Legendary Transylvanian castle for sale (vampire not included)
By Glenn Roberts, Jr., Tuesday, July 10, 2007.
Bran Castle, the 630-year-old structure that is now more popularly known as Dracula's Castle, is on the market.
The structure was put up for sale by Archduke Dominic Habsburg and his family and is reportedly expected to sell for $135 million or more. Baytree Capital, a New York investment firm, is handling the sale.

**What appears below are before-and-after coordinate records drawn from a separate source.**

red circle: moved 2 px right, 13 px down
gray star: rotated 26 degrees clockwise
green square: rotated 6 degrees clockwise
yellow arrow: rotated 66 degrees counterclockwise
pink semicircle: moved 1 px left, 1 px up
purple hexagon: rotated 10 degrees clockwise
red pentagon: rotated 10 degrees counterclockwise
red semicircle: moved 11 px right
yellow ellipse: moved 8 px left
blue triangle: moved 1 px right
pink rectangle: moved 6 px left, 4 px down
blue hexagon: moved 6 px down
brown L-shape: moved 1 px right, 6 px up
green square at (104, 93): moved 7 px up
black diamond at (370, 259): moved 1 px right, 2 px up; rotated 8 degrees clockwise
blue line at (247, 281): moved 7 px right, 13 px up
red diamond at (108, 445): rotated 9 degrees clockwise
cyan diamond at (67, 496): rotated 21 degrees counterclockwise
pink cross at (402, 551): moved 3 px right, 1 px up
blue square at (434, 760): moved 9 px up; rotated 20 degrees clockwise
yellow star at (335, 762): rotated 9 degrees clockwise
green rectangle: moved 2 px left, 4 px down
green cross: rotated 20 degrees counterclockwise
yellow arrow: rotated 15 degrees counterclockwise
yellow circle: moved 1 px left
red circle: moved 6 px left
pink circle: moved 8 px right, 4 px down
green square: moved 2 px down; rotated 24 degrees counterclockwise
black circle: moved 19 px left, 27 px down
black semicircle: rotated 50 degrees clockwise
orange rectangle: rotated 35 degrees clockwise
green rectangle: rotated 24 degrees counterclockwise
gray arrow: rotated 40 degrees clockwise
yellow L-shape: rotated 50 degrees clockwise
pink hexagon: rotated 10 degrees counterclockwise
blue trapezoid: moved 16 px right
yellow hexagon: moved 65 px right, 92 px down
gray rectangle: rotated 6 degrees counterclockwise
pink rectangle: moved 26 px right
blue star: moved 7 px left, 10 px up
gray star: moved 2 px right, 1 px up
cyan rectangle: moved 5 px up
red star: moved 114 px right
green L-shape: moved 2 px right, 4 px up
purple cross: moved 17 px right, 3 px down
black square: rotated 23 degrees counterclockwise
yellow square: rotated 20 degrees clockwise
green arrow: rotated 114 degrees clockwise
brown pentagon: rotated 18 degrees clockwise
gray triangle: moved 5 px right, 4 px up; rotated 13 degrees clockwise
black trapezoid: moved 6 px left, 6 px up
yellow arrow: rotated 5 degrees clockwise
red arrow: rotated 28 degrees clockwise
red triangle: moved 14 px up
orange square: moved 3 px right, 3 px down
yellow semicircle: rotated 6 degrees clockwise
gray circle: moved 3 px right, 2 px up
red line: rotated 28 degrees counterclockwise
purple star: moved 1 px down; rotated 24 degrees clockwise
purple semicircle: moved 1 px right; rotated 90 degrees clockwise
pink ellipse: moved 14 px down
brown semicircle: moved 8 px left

"Dracula" author Bram Stoker is said to have based Dracula's Castle on Bran Castle, and to have based Dracula on Vlad III the Impaler, a former prince for a region called Wallachia that is now part of Romania. But the ties between Bran Castle and Vlad the Impaler (also known as Vlad Ţepeş and Vlad Drăculea) are fairly loose. A history of Bran Castle states that Vlad in 1459 attacked a nearby city "through Bran, burning the suburbs and the old church of Bartholomew," and "Bran was also the pass used" by armies of a prince loyal to Vlad during Vlad's second reign in 1456-1462.
The castle, which has been one of the most popular tourist attractions in Romania, was reportedly seized from the archduke's family during communist rule in Romania and converted into a museum in the 1950s.
Vlad is more closely associated with Poienari Castle, a now-ruined Romanian castle that was repaired and became one of his main fortresses. His nickname as "the impaler" reportedly relates to his tendency to impale his enemies.
The archduke had reportedly tried to sell the castle to local authorities in Romania for about $80 million in 2006, though that offer was rejected, the Associated Press reported. The Romanian government had returned the castle to his family last year.
News about the sale of Dracula's castle has touched off a flurry of Internet gossip, from Yelp.com to the Shadowed Realm Medieval History Community to the Ghost Mysteries Community Discussion Forums and everything in between.